===== SUPPLIED DATA =====
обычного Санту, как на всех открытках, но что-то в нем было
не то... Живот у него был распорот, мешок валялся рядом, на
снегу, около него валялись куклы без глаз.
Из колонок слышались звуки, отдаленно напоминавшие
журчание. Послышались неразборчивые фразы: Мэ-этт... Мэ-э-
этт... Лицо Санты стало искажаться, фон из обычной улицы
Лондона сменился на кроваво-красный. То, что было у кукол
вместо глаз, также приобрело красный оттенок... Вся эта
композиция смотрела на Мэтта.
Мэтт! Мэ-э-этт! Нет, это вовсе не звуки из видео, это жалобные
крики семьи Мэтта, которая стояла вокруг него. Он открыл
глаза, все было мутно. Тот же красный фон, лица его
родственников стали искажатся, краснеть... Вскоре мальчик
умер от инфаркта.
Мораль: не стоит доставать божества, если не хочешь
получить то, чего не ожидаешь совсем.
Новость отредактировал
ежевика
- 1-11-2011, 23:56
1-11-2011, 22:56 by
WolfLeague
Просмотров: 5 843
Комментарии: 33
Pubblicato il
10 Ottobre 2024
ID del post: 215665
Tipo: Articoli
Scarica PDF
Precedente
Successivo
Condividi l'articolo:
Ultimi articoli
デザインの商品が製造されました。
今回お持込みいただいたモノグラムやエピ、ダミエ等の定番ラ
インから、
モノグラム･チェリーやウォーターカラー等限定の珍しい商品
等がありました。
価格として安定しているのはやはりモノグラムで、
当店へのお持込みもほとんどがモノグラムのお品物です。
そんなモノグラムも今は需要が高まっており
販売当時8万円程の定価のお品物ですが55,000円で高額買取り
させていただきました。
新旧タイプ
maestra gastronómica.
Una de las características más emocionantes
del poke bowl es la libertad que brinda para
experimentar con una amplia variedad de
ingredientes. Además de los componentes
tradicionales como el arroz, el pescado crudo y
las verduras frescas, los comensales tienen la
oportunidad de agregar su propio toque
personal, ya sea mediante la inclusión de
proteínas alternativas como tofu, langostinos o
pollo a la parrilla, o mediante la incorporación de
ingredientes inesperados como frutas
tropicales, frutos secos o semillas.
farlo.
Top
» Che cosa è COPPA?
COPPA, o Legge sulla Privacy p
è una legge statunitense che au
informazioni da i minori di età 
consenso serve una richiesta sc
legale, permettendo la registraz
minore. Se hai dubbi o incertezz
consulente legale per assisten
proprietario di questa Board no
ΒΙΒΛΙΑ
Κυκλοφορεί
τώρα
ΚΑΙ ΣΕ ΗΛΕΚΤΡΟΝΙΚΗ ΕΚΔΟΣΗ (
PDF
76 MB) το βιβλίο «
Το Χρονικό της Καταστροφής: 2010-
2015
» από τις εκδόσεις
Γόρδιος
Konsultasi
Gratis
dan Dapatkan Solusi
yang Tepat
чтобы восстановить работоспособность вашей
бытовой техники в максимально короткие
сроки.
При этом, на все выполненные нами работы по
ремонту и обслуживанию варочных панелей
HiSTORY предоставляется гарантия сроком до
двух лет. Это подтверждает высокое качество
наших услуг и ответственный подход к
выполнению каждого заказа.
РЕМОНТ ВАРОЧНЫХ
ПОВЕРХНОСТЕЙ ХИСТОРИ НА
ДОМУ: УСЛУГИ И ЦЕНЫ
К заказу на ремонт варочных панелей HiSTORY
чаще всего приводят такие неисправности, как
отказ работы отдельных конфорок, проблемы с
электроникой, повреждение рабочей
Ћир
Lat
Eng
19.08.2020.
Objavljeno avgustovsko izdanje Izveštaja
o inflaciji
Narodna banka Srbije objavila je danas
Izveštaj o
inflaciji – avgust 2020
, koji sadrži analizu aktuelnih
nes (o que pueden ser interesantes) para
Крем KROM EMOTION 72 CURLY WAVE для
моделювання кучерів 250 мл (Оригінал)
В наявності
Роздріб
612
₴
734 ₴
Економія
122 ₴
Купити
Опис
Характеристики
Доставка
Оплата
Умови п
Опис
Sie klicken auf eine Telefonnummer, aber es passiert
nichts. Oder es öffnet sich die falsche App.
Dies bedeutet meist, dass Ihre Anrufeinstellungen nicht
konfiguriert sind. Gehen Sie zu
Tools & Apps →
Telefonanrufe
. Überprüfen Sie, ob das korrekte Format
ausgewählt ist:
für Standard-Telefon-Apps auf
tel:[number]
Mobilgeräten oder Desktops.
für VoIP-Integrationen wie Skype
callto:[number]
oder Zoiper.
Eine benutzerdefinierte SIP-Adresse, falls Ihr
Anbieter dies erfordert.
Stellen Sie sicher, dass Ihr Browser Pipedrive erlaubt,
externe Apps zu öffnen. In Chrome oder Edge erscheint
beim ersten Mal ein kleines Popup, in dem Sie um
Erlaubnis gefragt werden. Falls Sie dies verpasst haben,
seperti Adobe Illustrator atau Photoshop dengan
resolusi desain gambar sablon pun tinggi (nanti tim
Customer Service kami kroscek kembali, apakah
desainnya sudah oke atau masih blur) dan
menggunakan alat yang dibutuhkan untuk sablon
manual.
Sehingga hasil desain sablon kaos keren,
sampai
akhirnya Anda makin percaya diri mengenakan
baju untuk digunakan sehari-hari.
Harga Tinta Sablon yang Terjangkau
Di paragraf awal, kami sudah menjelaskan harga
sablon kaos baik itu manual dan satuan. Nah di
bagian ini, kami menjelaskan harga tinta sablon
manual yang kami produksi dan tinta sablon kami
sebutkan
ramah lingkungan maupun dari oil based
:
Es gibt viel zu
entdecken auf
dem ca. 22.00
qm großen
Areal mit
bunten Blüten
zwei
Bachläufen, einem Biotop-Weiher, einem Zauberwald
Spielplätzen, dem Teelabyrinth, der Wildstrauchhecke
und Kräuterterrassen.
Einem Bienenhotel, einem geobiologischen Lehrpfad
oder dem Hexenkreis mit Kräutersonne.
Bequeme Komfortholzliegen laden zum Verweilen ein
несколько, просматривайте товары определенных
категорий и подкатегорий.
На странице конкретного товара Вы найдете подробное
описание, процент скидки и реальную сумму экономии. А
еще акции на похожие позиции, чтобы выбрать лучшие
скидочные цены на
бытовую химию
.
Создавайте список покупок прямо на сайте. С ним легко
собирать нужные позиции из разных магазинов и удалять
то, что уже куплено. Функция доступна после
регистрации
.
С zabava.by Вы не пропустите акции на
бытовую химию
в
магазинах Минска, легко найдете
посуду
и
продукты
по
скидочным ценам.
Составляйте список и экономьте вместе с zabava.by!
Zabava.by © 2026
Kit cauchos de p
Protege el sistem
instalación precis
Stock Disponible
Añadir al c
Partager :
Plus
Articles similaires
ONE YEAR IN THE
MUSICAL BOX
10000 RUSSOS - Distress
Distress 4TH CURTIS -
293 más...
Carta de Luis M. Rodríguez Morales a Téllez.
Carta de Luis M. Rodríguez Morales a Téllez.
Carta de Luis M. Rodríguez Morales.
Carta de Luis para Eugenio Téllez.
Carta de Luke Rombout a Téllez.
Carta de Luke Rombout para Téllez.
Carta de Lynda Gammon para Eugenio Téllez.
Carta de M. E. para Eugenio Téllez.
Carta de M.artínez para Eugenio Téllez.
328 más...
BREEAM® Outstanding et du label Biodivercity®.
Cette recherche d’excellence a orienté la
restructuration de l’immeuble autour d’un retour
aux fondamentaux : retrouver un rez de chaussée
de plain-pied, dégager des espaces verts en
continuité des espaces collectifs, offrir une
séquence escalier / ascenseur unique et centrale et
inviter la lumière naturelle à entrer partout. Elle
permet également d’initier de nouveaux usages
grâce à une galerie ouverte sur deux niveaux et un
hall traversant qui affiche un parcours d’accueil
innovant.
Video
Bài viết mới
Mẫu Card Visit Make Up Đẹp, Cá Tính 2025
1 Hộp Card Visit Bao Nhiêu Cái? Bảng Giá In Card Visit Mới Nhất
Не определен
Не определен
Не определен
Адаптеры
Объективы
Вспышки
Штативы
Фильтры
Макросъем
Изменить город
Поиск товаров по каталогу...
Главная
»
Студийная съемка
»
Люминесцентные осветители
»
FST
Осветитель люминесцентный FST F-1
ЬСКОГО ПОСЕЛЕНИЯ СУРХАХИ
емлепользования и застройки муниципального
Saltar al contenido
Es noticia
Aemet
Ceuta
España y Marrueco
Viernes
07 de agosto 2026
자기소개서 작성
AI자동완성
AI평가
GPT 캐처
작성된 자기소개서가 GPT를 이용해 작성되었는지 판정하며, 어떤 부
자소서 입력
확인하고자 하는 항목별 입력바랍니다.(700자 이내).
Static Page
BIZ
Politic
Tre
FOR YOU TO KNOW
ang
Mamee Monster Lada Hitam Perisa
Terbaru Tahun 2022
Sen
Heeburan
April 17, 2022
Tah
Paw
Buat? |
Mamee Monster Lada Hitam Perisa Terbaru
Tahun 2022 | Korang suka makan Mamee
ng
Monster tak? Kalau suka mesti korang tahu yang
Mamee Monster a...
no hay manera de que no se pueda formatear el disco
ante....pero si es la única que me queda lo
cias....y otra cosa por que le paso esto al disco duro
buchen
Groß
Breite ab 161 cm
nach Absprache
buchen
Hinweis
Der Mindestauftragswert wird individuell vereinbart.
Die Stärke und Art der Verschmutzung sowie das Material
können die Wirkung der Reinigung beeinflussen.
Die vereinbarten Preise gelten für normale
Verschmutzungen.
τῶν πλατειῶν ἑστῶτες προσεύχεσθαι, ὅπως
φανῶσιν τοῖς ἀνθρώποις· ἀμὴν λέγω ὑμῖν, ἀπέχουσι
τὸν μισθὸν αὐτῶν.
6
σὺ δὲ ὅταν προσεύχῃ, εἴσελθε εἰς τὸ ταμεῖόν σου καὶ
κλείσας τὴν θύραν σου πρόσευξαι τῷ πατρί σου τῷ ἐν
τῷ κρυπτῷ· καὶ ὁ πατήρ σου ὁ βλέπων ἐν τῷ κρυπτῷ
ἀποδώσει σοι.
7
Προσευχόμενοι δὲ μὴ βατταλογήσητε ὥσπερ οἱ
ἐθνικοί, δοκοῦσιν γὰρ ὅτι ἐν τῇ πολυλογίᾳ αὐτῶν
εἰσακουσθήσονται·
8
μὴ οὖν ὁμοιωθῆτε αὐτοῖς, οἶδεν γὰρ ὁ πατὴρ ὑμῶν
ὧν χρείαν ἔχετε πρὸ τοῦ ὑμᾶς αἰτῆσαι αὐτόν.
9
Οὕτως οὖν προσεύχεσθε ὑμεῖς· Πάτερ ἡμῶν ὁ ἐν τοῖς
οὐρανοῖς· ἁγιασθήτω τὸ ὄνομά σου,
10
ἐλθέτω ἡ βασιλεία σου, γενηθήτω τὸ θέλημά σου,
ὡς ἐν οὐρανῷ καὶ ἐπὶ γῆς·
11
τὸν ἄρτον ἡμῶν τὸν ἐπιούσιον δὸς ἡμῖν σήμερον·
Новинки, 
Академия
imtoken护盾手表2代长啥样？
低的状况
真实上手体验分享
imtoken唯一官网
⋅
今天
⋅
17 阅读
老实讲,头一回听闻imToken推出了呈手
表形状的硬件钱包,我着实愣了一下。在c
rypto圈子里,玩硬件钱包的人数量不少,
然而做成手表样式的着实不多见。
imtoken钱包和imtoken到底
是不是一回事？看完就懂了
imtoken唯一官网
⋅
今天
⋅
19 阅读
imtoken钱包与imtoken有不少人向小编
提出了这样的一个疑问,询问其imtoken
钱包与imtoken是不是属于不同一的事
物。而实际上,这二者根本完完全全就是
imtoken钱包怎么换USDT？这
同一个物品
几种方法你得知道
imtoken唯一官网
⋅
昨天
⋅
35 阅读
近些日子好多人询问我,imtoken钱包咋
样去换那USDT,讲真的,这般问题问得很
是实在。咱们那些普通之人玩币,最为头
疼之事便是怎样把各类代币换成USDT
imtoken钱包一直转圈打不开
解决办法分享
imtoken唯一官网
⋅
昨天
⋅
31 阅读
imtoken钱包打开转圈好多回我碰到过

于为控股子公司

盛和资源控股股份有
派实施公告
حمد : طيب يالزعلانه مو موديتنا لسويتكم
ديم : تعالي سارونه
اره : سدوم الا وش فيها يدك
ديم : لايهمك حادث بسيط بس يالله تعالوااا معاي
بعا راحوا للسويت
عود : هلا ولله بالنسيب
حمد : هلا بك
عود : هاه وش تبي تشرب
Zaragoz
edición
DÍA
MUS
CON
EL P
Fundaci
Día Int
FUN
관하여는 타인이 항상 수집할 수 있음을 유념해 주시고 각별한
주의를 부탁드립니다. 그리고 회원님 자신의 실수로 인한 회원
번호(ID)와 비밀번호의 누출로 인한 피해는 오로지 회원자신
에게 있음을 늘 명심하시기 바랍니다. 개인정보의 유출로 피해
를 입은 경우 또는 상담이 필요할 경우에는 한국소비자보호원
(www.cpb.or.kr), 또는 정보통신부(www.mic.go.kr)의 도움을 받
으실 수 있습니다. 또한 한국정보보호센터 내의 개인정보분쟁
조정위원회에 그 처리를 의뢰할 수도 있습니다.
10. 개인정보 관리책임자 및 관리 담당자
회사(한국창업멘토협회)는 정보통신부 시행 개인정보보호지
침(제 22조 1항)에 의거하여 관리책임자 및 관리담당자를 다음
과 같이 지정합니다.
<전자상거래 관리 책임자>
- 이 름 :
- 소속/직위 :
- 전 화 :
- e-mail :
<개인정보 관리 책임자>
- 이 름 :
=====
TASK TO CARRY OUT — Which lines above include the word "звуки"? Return each one.

ANSWER TO THE PROBLEM —
Из колонок слышались звуки, отдаленно напоминавшие
Мэтт! Мэ-э-этт! Нет, это вовсе не звуки из видео, это жалобные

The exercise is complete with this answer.